Le projet de rachat de l’éditeur lyonnais et hébergeur de données Ciril Group (500 salariés ; 10 sites en France ; 63 M€ de CA en 2023) par le fonds d’investissement américain Carlyle est scruté de près par Bercy. Le 1er août, le site L’Informé révélait que le fonds américain, qui gère quelque 450 milliards de dollars d’actifs, avait remporté la bataille pour l’acquisition du discret groupe fondé en 1978 et basé à Villeurbanne, près de Lyon.
Cette transaction, valorisée 525 millions d’euros, a été conclue à l’issue d’une enchère organisée par la banque d’affaires Hottinguer Corporate Finance. Enchère à laquelle ont participé plusieurs grands fonds français, dont Five Arrows Principal Investments, la branche d’actifs alternatifs de Rothschild & Co.
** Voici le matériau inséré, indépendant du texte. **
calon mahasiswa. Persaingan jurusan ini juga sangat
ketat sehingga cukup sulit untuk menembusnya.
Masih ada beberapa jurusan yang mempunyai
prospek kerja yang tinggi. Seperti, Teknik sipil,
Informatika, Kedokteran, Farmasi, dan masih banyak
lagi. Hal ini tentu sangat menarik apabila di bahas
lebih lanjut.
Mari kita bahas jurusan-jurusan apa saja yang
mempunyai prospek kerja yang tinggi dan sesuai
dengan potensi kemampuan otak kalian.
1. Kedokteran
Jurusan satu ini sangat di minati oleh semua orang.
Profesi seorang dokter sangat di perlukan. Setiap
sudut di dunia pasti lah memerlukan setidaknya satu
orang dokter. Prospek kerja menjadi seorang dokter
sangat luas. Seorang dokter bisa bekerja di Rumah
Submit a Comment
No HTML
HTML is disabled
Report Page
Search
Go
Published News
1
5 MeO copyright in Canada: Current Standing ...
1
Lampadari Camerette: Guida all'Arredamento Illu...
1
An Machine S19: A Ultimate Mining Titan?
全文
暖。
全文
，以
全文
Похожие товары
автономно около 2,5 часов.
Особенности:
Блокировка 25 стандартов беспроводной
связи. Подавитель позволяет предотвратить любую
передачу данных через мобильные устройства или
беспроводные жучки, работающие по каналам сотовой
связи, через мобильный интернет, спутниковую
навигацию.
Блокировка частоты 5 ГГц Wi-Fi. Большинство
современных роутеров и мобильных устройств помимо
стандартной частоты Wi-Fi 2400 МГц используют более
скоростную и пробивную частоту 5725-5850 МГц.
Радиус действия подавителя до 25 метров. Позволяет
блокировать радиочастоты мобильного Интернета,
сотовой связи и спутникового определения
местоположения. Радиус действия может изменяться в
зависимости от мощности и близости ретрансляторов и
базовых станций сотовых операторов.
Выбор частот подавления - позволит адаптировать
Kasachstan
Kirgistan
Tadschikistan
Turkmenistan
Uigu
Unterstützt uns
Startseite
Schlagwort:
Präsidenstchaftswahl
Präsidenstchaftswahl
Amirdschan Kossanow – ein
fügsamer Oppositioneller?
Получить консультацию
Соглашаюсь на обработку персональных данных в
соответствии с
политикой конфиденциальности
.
Une question de souveraineté nationale
Problème, le groupe lyonnais, reconnu pour ses solutions logicielles et son infrastructure hautement sécurisée (certification ISO 27001 et HDS), est fortement implanté auprès des collectivités locales françaises, offrant ses services dans des secteurs sensibles tels que la santé, les finances publiques et les services à la population. L’ETI lyonnaise est également opérateur d’un "cloud souverain". Autant d’activités que bon nombre de députés n’entendent pas voir partir outre-Atlantique.
"Le contrôle de Ciril Group par un acteur étranger pourrait exposer les données nationales à des risques liés à des législations extraterritoriales "
En tête, la députée LFI — NFP de la 6e circonscription de Paris, Sophia Chikirou, qui a alerté le ministre de l’Économie, des Finances et de la Souveraineté Industrielle et Numérique Éric Lombard sur l’acquisition de Ciril Group par Carlyle.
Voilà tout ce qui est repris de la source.